Which is the more morally detestable action. To discriminate against people due to the color of their skin, or to discriminate against people due to their religious beliefs? On both accounts one discriminates against an involuntary characteristic, race being innate, and religious views being a matter of conviction. In the question, I assume that one cannot choose ones conviction, one cannot be forced to believe in God, not truly. Thus, being convinced of the truth of a certain religion is involuntary. Therein lies my question, if we accept the moral detestability of racism, should we also accept a moral detestability of religious prosecution? And if so, wouldn't morality dictate the refrain from verbal offenses against religious people, on par with those against races?

There are at least two issues here. One is whether race and religious belief are involuntary in the same way. Another is whether it's ever okay to discriminate on the basis of a person's beliefs—religious or otherwise.

On the first issue I'm going to simplify by mostly setting aside some important questions about whether there is such a thing as race in any deep sense, and just what race amounts to insofar as there is such a thing. The important point is that in typical cases, there is for most any practical purpose nothing people can do about their race; racial identity is strongly involuntary. That's not so clearly true of matters of conviction. There's nothing at all unusual about people changing their convictions, including their religious convictions. Non-believers become believers; believers become non-believers. This doesn't tell us whether such changes are voluntary, but it's an important difference.

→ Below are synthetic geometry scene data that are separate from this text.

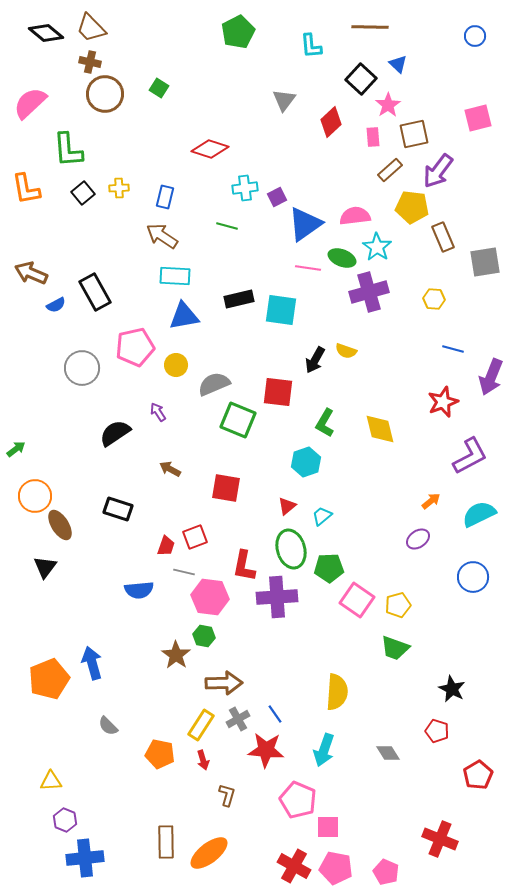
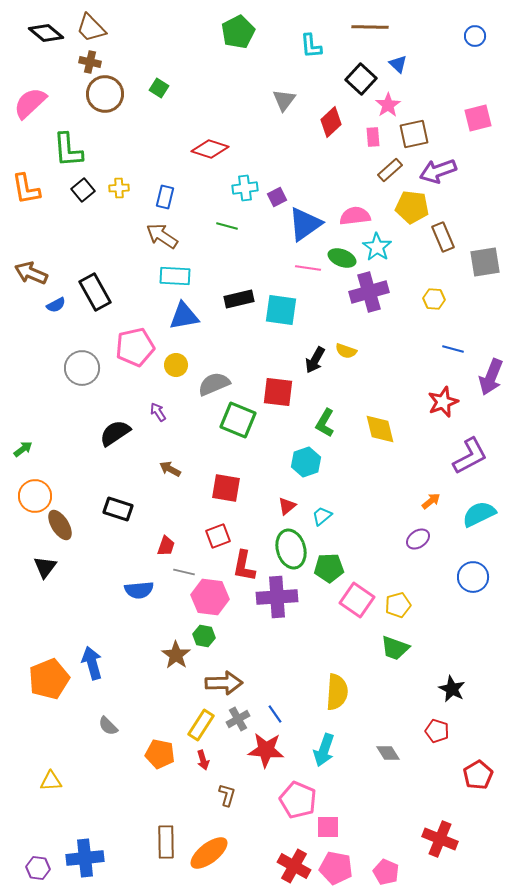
purple arrow at (438, 171): rotated 33 degrees clockwise
black square at (83, 193): moved 3 px up
green arrow at (16, 449): moved 7 px right
red square at (195, 537): moved 23 px right, 1 px up
purple hexagon at (65, 820): moved 27 px left, 48 px down; rotated 15 degrees counterclockwise
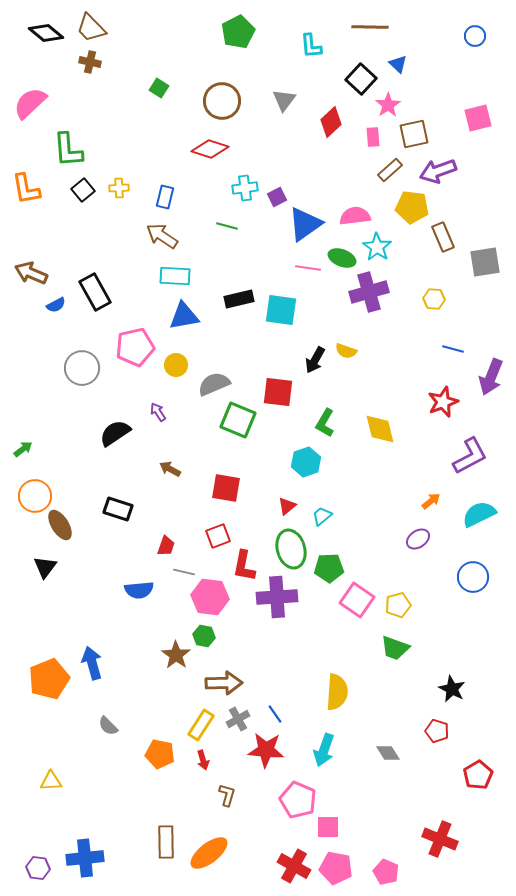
brown circle at (105, 94): moved 117 px right, 7 px down
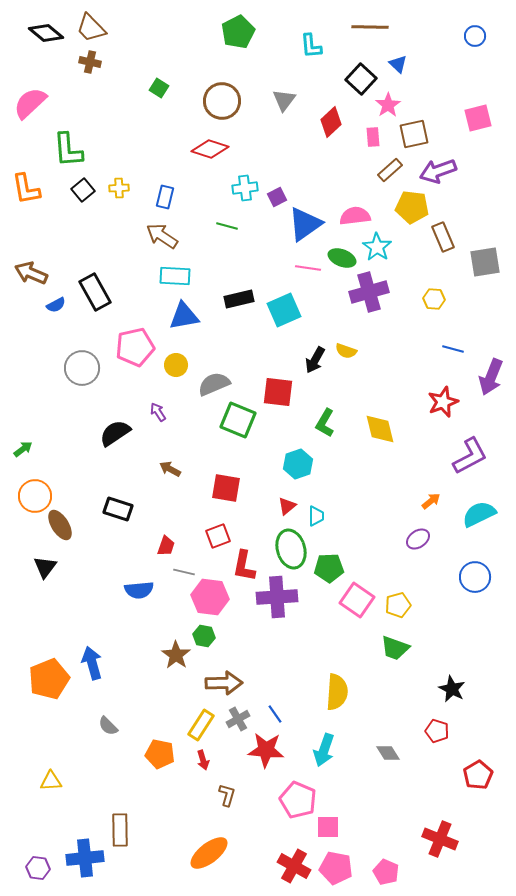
cyan square at (281, 310): moved 3 px right; rotated 32 degrees counterclockwise
cyan hexagon at (306, 462): moved 8 px left, 2 px down
cyan trapezoid at (322, 516): moved 6 px left; rotated 130 degrees clockwise
blue circle at (473, 577): moved 2 px right
brown rectangle at (166, 842): moved 46 px left, 12 px up
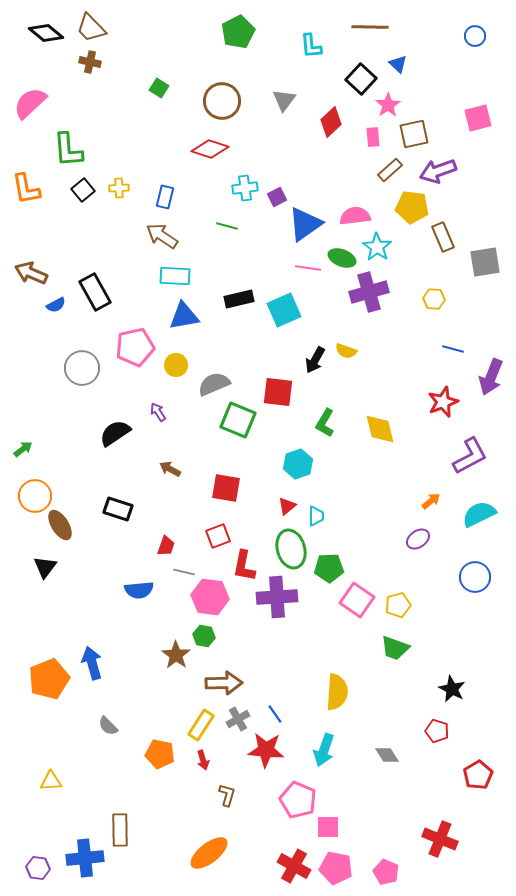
gray diamond at (388, 753): moved 1 px left, 2 px down
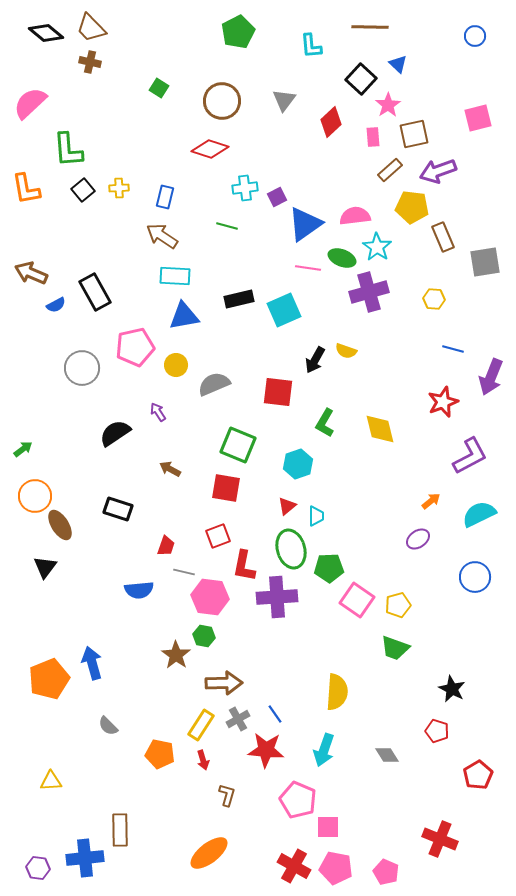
green square at (238, 420): moved 25 px down
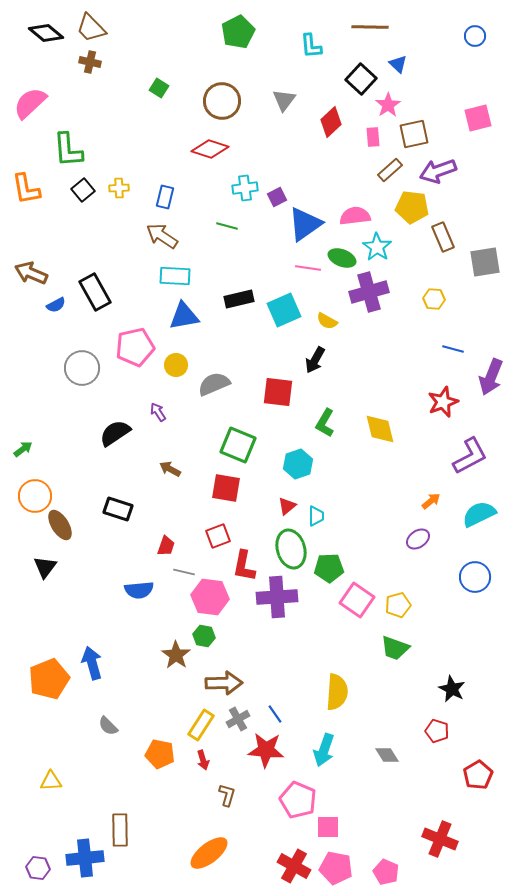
yellow semicircle at (346, 351): moved 19 px left, 30 px up; rotated 10 degrees clockwise
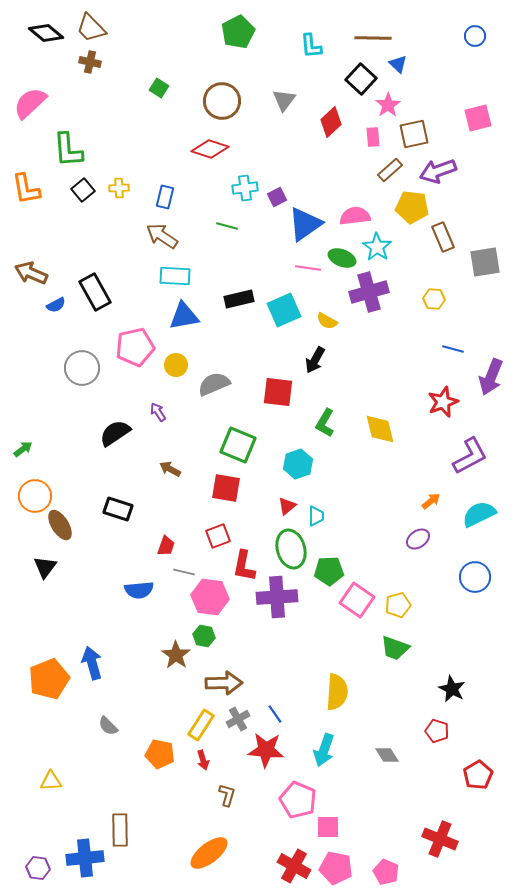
brown line at (370, 27): moved 3 px right, 11 px down
green pentagon at (329, 568): moved 3 px down
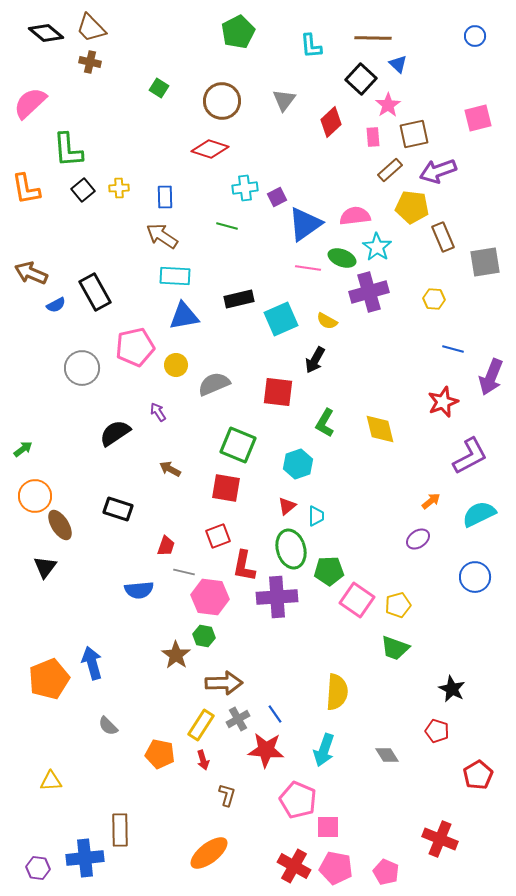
blue rectangle at (165, 197): rotated 15 degrees counterclockwise
cyan square at (284, 310): moved 3 px left, 9 px down
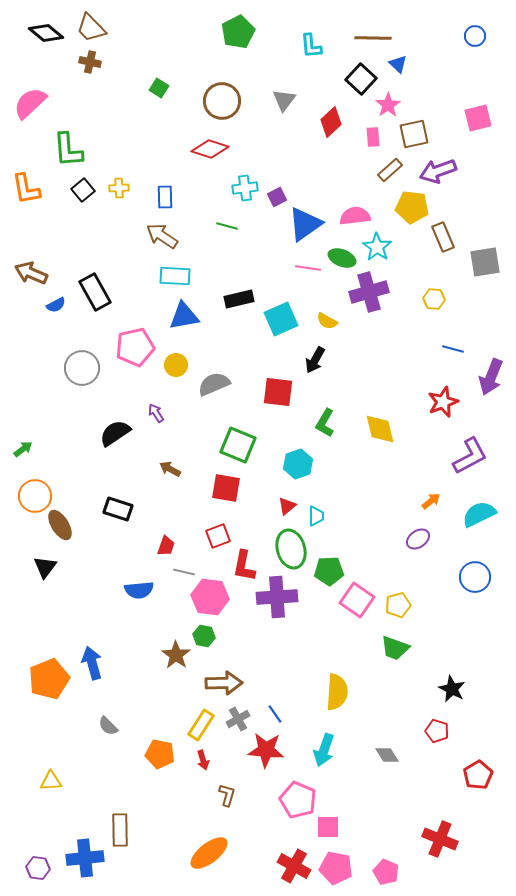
purple arrow at (158, 412): moved 2 px left, 1 px down
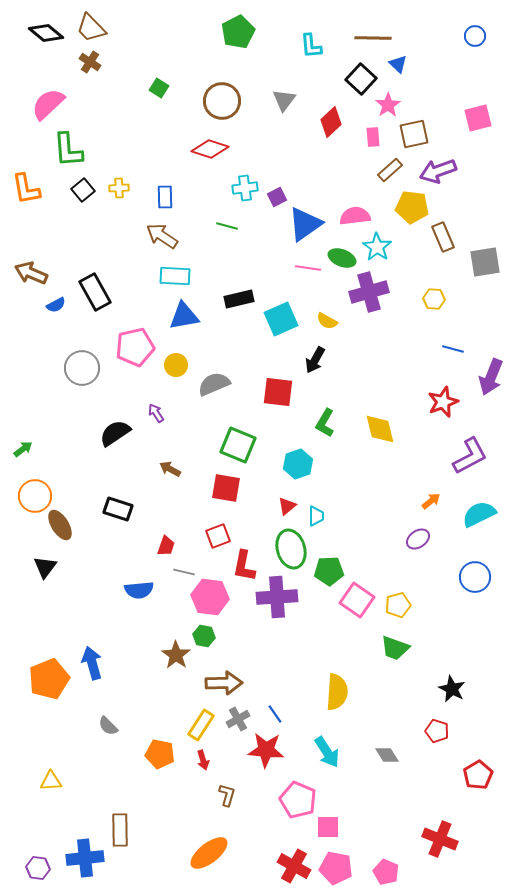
brown cross at (90, 62): rotated 20 degrees clockwise
pink semicircle at (30, 103): moved 18 px right, 1 px down
cyan arrow at (324, 750): moved 3 px right, 2 px down; rotated 52 degrees counterclockwise
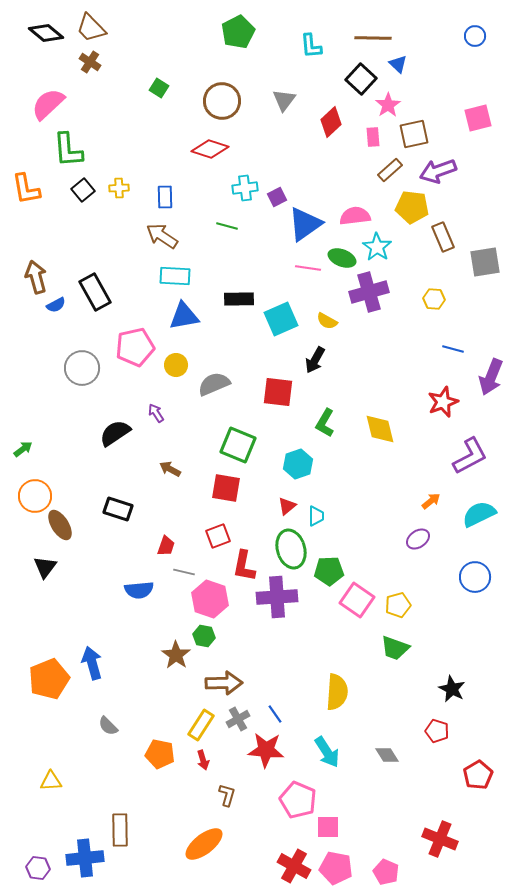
brown arrow at (31, 273): moved 5 px right, 4 px down; rotated 52 degrees clockwise
black rectangle at (239, 299): rotated 12 degrees clockwise
pink hexagon at (210, 597): moved 2 px down; rotated 12 degrees clockwise
orange ellipse at (209, 853): moved 5 px left, 9 px up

Are such changes belief voluntary? That's too simple a way to frame the issue. It's often said that we can't simply decide what we're going to believe. I could no more decide to believe that there's an elephant asleep on the bed behind me than I could pick up that bed (even without an elephant on it) and crush it into a fist-sized ball with my bare hands. But I can decide to reconsider at least some beliefs. I can decide to seek out reasons and evidence on both sides. I can resist the temptation to ignore facts that count against my predilections. That's not the same as simply deciding to change my mind, though if enough evidence accumulates on one side, I can make the effort to focus on that evidence. If it makes me uncomfortable, there are techniques that will help me sit with that discomfort and not simply give in to it. In short: belief isn't simply voluntary, but in exactly the sorts of cases you have in mind, it isn't simply involuntary either.

We can go further: on important matters—especially if they affect on other people— we have a responsibility to pay attention to the evidence and to try to be guided by it. Failure to do that can amount to a legal offense (negligence), but it can also be a moral failing. If someone is unwilling or unable to take what we might call epistemic responsibility, this can be a legitimate reason for at least some kinds of discrimination. It might be a reason not to hire the person to watch your kids, or a reason not to appoint them to a position of power, or a reason to vote against them in an election.

That's all general. In the case of religious belief or lack thereof, the details will matter, but that's true in general. Some people might be best described as brainwashed, but some might just be stubborn. That will make a difference when we consider how much blame (or credit) they get for their beliefs.

Responsibility for one's beliefs is a subtle matter, but we don't need to sort it out to answer your last question. The mere fact that someone disagrees with you about an abstruse and possibly undecidable matter is seldom likely to add up to a reason for discrimination. In particular, persecuting people or even insulting them for their beliefs or lack of beliefs is almost never going to be acceptable. Nonetheless, this isn't because one's religious commitments involuntary in the way that one's race is. In important ways, the two cases are quite different. What beliefs we end up with is not simply out of our control, even if it's not straightforwardly voluntary. Those differences suggest that bad as it may be to persecute people for their beliefs, it's even worse to persecute them for their race.